Patricia Wentworth
The Fingerprint
Miss Silver – #30
Chapter I
FRANK ABBOTT was pleasantly occupied in forgetting that he was a Detective Inspector. Certainly no one meeting him for the first time would have suspected him of having any connection with Scotland Yard or the inexorable processes of the law, though he might just possibly have been a barrister. He had, in fact, been intended for the Bar, but his father’s sudden death had necessitated some occupation more likely to solve the immediate problem of food to eat and a roof over his head. With more relations than anyone in England-his paternal great-grandfather had married three times and done his duty by the nation to the extent of having some two dozen children-he had never lacked a social background. In the country he could stay in almost any county without having to incur an hotel bill, and in town he received a good many more invitations than he was able to accept.
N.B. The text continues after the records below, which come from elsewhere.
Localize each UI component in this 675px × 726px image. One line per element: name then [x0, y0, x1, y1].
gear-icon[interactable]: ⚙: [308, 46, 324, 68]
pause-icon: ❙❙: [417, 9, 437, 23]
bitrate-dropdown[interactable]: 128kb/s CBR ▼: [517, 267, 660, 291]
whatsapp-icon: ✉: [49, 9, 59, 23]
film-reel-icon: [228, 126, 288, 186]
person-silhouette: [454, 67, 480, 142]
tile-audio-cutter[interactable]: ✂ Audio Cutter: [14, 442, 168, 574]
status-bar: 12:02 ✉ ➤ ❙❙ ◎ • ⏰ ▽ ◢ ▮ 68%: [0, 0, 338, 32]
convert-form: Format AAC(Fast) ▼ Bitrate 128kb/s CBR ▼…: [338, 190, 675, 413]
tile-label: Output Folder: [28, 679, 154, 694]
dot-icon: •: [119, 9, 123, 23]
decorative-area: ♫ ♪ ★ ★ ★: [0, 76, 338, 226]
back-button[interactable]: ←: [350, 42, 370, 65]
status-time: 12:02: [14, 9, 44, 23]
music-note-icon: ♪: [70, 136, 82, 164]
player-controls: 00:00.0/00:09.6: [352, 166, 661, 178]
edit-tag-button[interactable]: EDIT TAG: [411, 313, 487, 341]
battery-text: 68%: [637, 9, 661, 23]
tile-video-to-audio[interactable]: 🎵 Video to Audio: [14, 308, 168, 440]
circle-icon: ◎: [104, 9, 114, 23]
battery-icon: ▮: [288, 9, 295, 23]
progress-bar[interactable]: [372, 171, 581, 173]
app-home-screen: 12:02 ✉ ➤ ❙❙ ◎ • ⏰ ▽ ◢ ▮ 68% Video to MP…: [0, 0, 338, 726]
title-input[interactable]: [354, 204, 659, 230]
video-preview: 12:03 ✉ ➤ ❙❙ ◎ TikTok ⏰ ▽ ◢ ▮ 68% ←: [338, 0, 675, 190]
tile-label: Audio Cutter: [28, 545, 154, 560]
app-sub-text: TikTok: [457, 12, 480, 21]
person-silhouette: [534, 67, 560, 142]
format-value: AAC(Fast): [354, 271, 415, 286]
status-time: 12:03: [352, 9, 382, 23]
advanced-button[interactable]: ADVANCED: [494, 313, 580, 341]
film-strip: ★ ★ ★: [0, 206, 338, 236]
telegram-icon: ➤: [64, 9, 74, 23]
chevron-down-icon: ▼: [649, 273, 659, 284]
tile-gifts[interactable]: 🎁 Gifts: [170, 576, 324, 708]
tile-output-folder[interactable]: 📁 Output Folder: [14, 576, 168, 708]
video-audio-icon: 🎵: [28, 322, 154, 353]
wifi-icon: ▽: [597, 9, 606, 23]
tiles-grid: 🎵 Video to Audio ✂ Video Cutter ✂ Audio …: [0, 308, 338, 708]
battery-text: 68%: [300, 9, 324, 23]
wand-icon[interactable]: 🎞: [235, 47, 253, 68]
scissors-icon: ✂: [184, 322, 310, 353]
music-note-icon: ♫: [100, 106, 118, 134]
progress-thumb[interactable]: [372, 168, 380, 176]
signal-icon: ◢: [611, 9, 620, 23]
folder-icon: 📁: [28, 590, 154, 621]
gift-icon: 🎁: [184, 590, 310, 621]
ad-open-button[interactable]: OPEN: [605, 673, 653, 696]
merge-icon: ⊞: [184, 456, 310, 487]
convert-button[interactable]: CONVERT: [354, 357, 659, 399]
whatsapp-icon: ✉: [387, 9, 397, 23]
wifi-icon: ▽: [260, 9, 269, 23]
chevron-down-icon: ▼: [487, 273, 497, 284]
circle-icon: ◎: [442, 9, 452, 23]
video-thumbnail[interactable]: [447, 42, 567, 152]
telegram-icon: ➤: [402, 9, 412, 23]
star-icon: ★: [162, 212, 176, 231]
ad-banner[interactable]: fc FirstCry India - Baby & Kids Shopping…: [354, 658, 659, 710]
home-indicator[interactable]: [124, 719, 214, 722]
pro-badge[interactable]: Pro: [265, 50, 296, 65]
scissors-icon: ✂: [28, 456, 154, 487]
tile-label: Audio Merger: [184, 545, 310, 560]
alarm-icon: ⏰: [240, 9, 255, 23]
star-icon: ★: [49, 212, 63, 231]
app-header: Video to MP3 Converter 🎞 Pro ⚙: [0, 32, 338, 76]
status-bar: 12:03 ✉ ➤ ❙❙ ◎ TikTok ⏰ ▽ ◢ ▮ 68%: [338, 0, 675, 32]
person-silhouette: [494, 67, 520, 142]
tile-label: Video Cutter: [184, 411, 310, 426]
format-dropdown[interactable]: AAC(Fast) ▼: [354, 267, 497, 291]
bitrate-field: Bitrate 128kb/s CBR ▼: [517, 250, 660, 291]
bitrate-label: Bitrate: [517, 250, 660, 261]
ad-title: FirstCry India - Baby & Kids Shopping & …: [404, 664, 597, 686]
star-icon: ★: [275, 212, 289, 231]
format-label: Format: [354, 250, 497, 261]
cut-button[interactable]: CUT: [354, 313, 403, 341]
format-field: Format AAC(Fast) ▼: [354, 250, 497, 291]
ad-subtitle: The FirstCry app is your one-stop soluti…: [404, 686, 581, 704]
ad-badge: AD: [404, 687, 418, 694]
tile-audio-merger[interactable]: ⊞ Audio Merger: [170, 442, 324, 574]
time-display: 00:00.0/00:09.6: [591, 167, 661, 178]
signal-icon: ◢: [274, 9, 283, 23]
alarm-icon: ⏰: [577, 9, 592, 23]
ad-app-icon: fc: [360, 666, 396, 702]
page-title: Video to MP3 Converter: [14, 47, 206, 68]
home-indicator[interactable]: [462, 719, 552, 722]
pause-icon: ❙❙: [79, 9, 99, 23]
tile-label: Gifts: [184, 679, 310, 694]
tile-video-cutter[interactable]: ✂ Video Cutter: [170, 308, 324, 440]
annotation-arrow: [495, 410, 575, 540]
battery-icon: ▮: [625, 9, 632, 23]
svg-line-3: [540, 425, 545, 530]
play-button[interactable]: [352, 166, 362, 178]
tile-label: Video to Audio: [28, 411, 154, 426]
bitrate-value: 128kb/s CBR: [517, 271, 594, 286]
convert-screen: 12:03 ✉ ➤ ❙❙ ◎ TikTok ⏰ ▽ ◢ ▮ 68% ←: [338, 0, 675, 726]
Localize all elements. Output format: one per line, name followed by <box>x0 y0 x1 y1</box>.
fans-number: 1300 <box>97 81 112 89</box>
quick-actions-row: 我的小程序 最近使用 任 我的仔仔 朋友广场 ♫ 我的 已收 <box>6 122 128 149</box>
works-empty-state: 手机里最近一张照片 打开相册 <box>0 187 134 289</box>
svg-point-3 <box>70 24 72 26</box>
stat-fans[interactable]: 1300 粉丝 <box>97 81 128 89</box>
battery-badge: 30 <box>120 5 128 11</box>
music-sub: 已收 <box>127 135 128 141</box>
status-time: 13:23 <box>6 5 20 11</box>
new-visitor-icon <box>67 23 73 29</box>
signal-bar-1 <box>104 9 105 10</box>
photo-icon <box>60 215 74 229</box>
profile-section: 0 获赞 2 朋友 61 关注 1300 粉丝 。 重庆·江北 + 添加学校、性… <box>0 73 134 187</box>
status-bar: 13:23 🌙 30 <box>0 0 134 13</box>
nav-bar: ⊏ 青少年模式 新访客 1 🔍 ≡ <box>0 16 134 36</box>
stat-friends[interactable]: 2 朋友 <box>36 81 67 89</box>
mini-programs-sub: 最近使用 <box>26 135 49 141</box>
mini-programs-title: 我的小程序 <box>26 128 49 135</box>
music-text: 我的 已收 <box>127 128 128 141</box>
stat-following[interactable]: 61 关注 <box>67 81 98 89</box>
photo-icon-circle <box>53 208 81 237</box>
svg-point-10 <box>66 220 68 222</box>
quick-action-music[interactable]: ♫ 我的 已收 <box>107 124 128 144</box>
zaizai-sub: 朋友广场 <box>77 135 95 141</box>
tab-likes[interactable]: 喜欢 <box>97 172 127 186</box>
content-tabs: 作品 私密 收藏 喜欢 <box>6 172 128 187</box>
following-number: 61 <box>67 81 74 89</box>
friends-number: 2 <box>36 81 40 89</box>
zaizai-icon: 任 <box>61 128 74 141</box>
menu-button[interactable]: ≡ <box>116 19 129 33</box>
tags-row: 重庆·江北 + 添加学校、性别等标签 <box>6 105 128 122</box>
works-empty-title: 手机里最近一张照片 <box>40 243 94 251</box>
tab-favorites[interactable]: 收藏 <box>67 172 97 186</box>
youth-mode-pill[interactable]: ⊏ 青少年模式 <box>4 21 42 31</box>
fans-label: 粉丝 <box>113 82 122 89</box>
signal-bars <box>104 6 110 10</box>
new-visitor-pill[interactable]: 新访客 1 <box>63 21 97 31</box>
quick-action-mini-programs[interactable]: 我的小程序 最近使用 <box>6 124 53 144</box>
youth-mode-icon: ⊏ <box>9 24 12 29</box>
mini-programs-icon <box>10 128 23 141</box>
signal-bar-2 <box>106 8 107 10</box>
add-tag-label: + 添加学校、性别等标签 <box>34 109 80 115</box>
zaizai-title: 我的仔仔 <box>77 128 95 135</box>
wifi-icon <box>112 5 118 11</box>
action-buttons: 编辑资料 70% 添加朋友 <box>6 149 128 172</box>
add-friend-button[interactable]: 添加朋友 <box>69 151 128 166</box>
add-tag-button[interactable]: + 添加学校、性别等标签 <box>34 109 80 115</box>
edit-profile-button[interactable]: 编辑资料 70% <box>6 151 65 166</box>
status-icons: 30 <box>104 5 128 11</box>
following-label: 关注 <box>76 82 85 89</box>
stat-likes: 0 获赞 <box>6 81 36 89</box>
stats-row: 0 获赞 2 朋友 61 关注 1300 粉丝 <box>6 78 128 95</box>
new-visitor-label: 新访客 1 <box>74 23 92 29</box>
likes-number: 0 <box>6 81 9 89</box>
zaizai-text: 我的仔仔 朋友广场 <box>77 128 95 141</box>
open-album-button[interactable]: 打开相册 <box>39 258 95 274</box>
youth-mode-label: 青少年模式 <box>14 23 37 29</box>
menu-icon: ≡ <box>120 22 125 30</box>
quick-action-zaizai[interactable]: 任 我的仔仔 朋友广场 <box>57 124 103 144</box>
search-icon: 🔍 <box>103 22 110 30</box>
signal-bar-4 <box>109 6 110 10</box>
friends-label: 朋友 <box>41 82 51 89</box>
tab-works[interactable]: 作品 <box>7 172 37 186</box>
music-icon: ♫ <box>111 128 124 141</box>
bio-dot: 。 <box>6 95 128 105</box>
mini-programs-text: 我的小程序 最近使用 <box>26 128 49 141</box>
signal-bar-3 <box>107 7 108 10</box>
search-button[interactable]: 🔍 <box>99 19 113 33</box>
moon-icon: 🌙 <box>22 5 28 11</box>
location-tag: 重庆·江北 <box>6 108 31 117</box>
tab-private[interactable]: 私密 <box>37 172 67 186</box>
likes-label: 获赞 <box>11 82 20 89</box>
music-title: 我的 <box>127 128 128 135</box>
When he was younger his immediate superior Chief Inspector Lamb, always on the alert for symptoms of wind in the head, had composed a special homily on the subject of Social Dissipation and its Inevitable and Deteriorating Results, which he delivered so often that Frank could have picked it up at any given point and finished it for himself. Although not now so much in use as formerly, it was still liable to be dug out, refurbished, and delivered with undiminished vigour.
Tonight, however, was a carefree occasion. His cousin Cicely Abbott and her husband Grant Hathaway were up in town and giving a party to celebrate the extremely lucrative sale, for export, of a young pedigree bull. The party was small, intimate, and amusing. It is also memorable for the fact that Anthony Hallam was present, and that he and Frank spent a good part of the evening picking up threads and bringing themselves up to date after a five years’ interval during which they had neither met nor written to one another.